# New Photos



## PPVallhunds (Jul 26, 2010)




----------



## Tinkers Mousery (Feb 20, 2011)

I must say that yang in particular looks very lovely. I don't really know much about this variety with regards to showing them. Now that you are a member of the NMC are you hoping to do some showing?


----------



## PPVallhunds (Jul 26, 2010)

Yeah i want to get in some from someone to show but trying to find anyone is proving hard.


----------



## Tinkers Mousery (Feb 20, 2011)

Well if your free on the 24th you can come to the show with me and meet everyone. Also if you are on facebook you can be added to the NMC facebook group and chat to all the breeders on there.
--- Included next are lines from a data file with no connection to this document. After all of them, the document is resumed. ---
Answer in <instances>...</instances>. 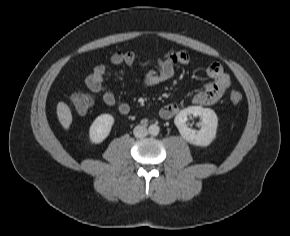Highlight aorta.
<instances>
[{"mask_svg":"<svg viewBox=\"0 0 290 236\" xmlns=\"http://www.w3.org/2000/svg\"><path fill=\"white\" fill-rule=\"evenodd\" d=\"M148 132H149V134H151V135H153V136H156V135L159 134V132H160V128H159L158 125H156V124H152V125H150L149 128H148Z\"/></svg>","mask_w":290,"mask_h":236,"instance_id":"obj_1","label":"aorta"}]
</instances>
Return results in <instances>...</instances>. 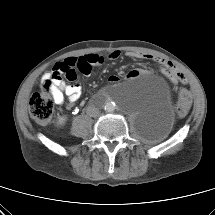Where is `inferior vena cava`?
<instances>
[{"mask_svg": "<svg viewBox=\"0 0 215 215\" xmlns=\"http://www.w3.org/2000/svg\"><path fill=\"white\" fill-rule=\"evenodd\" d=\"M86 113L90 117H97V116H99L100 111H99L98 108H96L94 106H88L87 109H86Z\"/></svg>", "mask_w": 215, "mask_h": 215, "instance_id": "602c4592", "label": "inferior vena cava"}]
</instances>
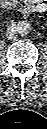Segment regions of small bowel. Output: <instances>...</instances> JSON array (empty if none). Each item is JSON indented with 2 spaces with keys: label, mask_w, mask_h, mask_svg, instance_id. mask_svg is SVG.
<instances>
[{
  "label": "small bowel",
  "mask_w": 47,
  "mask_h": 129,
  "mask_svg": "<svg viewBox=\"0 0 47 129\" xmlns=\"http://www.w3.org/2000/svg\"><path fill=\"white\" fill-rule=\"evenodd\" d=\"M16 0H2V4L4 6L13 5ZM26 4H30V6L35 7V12H42L46 10L47 4L44 0H26Z\"/></svg>",
  "instance_id": "small-bowel-1"
}]
</instances>
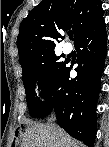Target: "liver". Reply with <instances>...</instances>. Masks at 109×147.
Returning <instances> with one entry per match:
<instances>
[{
  "label": "liver",
  "instance_id": "1",
  "mask_svg": "<svg viewBox=\"0 0 109 147\" xmlns=\"http://www.w3.org/2000/svg\"><path fill=\"white\" fill-rule=\"evenodd\" d=\"M20 147H80V143L59 126L31 124L22 134Z\"/></svg>",
  "mask_w": 109,
  "mask_h": 147
}]
</instances>
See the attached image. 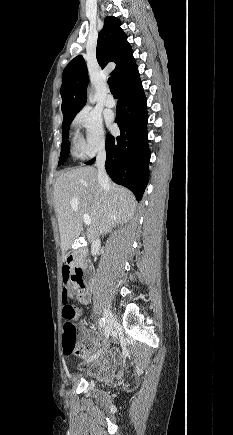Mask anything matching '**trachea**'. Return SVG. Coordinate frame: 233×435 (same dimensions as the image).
Segmentation results:
<instances>
[{
  "label": "trachea",
  "instance_id": "trachea-1",
  "mask_svg": "<svg viewBox=\"0 0 233 435\" xmlns=\"http://www.w3.org/2000/svg\"><path fill=\"white\" fill-rule=\"evenodd\" d=\"M108 85L110 88V91L113 95H117V85H116V81L113 78H109L108 79Z\"/></svg>",
  "mask_w": 233,
  "mask_h": 435
}]
</instances>
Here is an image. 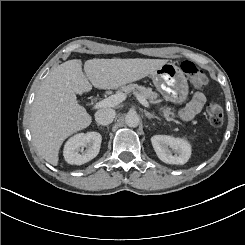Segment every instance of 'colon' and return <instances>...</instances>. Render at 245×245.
Segmentation results:
<instances>
[{
  "label": "colon",
  "instance_id": "colon-1",
  "mask_svg": "<svg viewBox=\"0 0 245 245\" xmlns=\"http://www.w3.org/2000/svg\"><path fill=\"white\" fill-rule=\"evenodd\" d=\"M182 71L188 76L192 84L202 88L207 84L205 72L190 61H184L181 64ZM207 117L211 125L219 127L223 124L224 113L218 102H210L207 105Z\"/></svg>",
  "mask_w": 245,
  "mask_h": 245
}]
</instances>
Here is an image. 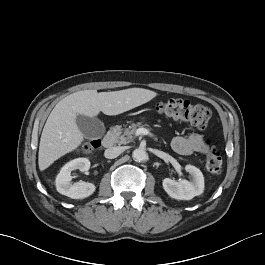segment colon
I'll use <instances>...</instances> for the list:
<instances>
[{
	"label": "colon",
	"mask_w": 265,
	"mask_h": 265,
	"mask_svg": "<svg viewBox=\"0 0 265 265\" xmlns=\"http://www.w3.org/2000/svg\"><path fill=\"white\" fill-rule=\"evenodd\" d=\"M157 111L167 117L182 120L197 128H204L211 119V110L203 105H194L181 99H170L160 102ZM98 140L90 141L87 145L88 151L99 147ZM206 168L211 174H218L222 168V158L218 148L209 143L206 157Z\"/></svg>",
	"instance_id": "1"
}]
</instances>
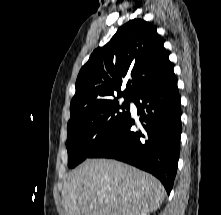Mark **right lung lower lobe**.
Here are the masks:
<instances>
[{
    "label": "right lung lower lobe",
    "mask_w": 221,
    "mask_h": 215,
    "mask_svg": "<svg viewBox=\"0 0 221 215\" xmlns=\"http://www.w3.org/2000/svg\"><path fill=\"white\" fill-rule=\"evenodd\" d=\"M140 116L137 129L129 113L87 158H113L156 176L169 194L177 171L181 103L174 72L132 99Z\"/></svg>",
    "instance_id": "obj_1"
}]
</instances>
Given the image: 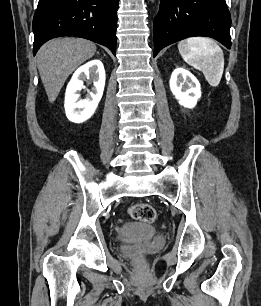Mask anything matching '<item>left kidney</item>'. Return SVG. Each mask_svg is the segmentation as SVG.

What varietys were you looking for?


----------



## Victoria (Aug 27, 2011)

Lovely siamese PPV, Yang in particular :mrgreen: . I'm really interested in breeding siamese seal or blue points, but up til now have found it hard to find any. Thanks to tips on here from various people at least now I know where to start looking  Good luck in your search PPV - Vicki


----------



## PPVallhunds (Jul 26, 2010)

thanks Vicki, im hopeing there will be some siamese breeders at the show that Tinkers Mousery has kindly invited me to.


----------



## Tinkers Mousery (Feb 20, 2011)

there sure will be. its a big show with over 300 entries expected. so you can feast ur eyes on whatever varietys u like


----------



## Rhasputin (Feb 21, 2010)

Yang is very lovely.


----------